Lejos de intentar hallar una salida política en la llamada Mesa de Diálogo, instalada con el auspicio de la Iglesia y el cuerpo diplomático asentado en Managua, Ortega ha decidido instalarse en la violencia política. Tras neutralizar las protestas, el mandatario ha iniciado la nueva etapa de la represión: el encarcelamiento de sus críticos y sobre todo de quienes aspiran a enfrentársele en las elecciones previstas para noviembre. Y para ello ha usado a la Asamblea Nacional, que ha aprobado leyes que permiten criminalizar a opositores, y al sistema de justicia, con jueces que, en palabras de Dora María Téllez, “son verdaderos sicarios, que tienen hecho el machote [los borradores de las acusaciones] y solo ponen el nombre del nuevo preso”. Los primeros perseguidos fueron los aspirantes a una candidatura por la oposición, con especial escarnio contra Cristiana Chamorro, hija de la expresidenta Violeta Barrios de Chamorro (1990-1996) y de Pedro Joaquín Chamorro, héroe nacional asesinado por la dictadura somocista. Cristiana Chamorro apenas había anunciado su interés de participar en el proceso electoral, cuando despertó grandes simpatías entre los nicaragüenses. Fue entonces cuando la maquinaria de justicia se ensañó contra ella, levantando un caso de lavado de dinero a través de su fundación —que lleva el nombre de su madre—, una organización que durante décadas apoyó al periodismo independiente. En el caso contra Chamorro han sido citados varios periodistas y en medio fue nuevamente asaltada la redacción de la revista Confidencial, que dirige su hermano Carlos Fernando Chamorro. Un juez de Managua impuso casa por cárcel [arresto domiciliario] a la candidata. A ella le siguieron el exdiplomático Arturo Cruz, el académico Félix Maradiaga y el exviceministro de Hacienda Juan Sebastián Chamorro García.

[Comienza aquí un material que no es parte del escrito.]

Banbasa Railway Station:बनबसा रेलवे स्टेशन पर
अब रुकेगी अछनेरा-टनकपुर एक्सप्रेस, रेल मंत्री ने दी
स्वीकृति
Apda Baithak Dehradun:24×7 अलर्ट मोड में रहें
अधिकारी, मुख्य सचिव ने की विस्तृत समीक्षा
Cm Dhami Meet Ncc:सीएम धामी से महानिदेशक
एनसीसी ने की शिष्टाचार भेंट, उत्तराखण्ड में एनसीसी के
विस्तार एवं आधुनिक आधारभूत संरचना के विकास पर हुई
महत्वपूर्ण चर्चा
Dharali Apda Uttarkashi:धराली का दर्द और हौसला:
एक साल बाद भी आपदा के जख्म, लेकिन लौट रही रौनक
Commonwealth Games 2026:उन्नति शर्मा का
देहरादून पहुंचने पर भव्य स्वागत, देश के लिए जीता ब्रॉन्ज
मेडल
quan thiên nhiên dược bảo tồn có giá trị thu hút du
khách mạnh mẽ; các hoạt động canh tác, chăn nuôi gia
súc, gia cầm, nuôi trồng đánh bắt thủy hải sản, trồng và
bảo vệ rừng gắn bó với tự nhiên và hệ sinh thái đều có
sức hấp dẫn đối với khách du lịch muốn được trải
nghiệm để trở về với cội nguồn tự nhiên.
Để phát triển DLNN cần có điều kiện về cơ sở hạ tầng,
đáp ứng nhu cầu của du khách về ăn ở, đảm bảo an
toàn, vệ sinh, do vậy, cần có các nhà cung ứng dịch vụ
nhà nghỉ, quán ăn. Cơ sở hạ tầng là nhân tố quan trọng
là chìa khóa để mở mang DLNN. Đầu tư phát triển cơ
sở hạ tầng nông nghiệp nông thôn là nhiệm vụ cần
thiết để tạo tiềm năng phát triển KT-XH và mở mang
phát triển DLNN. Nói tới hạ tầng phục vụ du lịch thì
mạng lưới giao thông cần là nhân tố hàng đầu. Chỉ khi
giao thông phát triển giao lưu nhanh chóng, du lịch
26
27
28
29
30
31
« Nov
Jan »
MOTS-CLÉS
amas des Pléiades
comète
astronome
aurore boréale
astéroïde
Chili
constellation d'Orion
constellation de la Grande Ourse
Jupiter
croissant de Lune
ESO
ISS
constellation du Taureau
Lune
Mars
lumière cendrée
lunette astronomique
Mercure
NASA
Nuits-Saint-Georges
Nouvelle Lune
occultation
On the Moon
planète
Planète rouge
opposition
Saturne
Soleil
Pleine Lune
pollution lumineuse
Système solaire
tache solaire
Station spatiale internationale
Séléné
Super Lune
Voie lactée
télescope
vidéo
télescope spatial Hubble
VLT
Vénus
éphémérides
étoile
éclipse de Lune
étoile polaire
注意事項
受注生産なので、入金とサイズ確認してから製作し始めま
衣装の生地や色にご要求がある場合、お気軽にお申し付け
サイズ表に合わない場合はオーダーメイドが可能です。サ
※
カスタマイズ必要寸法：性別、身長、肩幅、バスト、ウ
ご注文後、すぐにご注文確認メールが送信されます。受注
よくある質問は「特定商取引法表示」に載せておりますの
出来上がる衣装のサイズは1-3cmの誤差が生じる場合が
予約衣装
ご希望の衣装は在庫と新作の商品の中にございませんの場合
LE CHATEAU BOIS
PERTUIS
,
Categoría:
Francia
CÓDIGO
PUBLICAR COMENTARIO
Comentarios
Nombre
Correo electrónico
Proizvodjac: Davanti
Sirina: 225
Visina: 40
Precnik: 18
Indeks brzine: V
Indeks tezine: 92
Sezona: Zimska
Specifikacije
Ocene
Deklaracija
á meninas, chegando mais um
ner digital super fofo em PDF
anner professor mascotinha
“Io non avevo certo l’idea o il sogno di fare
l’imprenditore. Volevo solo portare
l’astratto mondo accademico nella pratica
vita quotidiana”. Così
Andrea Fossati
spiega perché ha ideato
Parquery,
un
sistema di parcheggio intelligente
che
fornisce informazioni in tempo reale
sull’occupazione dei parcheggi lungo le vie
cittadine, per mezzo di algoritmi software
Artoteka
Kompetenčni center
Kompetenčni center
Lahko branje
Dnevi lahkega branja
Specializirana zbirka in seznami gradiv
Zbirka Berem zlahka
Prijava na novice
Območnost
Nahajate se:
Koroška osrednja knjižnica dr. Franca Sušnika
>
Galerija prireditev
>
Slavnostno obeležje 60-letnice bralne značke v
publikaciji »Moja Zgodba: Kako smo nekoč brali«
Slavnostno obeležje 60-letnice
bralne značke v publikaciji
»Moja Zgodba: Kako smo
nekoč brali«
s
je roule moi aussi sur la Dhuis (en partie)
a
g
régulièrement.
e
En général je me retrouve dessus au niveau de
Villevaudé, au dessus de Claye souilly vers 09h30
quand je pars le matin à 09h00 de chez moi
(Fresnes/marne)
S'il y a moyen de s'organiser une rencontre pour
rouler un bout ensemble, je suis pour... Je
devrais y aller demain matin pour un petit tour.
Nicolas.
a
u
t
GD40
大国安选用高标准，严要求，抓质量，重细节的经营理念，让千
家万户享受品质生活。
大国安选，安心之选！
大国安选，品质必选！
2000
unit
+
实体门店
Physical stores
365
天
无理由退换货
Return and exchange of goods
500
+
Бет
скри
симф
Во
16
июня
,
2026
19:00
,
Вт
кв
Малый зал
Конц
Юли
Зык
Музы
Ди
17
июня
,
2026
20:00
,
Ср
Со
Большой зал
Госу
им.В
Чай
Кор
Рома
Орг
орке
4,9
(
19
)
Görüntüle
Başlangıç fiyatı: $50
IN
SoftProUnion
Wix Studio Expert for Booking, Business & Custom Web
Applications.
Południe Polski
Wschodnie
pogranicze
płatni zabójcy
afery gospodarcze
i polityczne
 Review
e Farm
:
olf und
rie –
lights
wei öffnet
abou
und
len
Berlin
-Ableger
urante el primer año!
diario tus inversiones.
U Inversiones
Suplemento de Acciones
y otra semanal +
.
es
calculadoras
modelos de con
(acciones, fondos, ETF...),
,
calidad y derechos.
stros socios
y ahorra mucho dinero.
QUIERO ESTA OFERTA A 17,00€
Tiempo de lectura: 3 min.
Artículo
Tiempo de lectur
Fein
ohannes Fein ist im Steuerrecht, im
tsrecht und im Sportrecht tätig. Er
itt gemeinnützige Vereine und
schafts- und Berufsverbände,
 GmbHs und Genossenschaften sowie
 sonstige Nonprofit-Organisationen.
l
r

La condena internacional llegó de voz de los funcionarios de la Administración de Biden, que ha exigido la liberación de los presos, ha catalogado de “dictadura” al régimen y ha impuesto nuevas sanciones contra funcionarios y una hija de Ortega. Él, sin embargo, ha decidido tensar más la cuerda y ha desatado la segunda etapa de esta nueva ola represiva. Al primero que le ha pasado la factura es a José Adán Aguerri, expresidente del Consejo Superior de la Empresa Privada (COSEP), quien lideró la mesa del diálogo de 2018 por parte de los empresarios, convertido, sin quererlo, en un personaje opositor. Ortega, que le había dado a los empresarios libertades para hacer negocios —siempre y cuando las ganancias también lo beneficiaran— vio como una afrenta la nueva postura de Aguerri, detenido el martes en Managua. A él le siguió esa misma noche Violeta Granera, destacada activista, y un día después José Pallais, uno de los juristas más lúcidos del país y quien también formó parte de la mesa del diálogo. A los nicaragüenses les ha conmovido la entereza de Pallais, quien estoico esperó a la policía afuera de su casa. Estas figuras de la oposición fueron acusadas de “incitar a la injerencia extranjera en los asuntos internos”, un delito contemplado en la Ley de Defensa de los Derechos del Pueblo a la Independencia, la Soberanía y Autodeterminación para la Paz, aprobada en diciembre por la Asamblea Nacional.

El periodista Carlos Fernando Chamorro ha catalogado esta nueva escalada represiva del régimen como “un nuevo golpe de Estado contra el derecho constitucional de los nicaragüenses a elegir y ser electos en libertad”. Para Chamorro se trata de una estrategia con dos posibles fines: mantenerse en el poder por la fuerza, porque unas elecciones libres representan “una amenaza letal para la sobrevivencia del régimen”, o instaurar en Nicaragua una dictadura bajo un estilo parecido al de Cuba y Venezuela. Dos escenarios que cumplen la sombría profecía del fallecido comandante Borge, de que el Frente Sandinista debe mantenerse gobernando en Nicaragua “cueste lo que cueste”.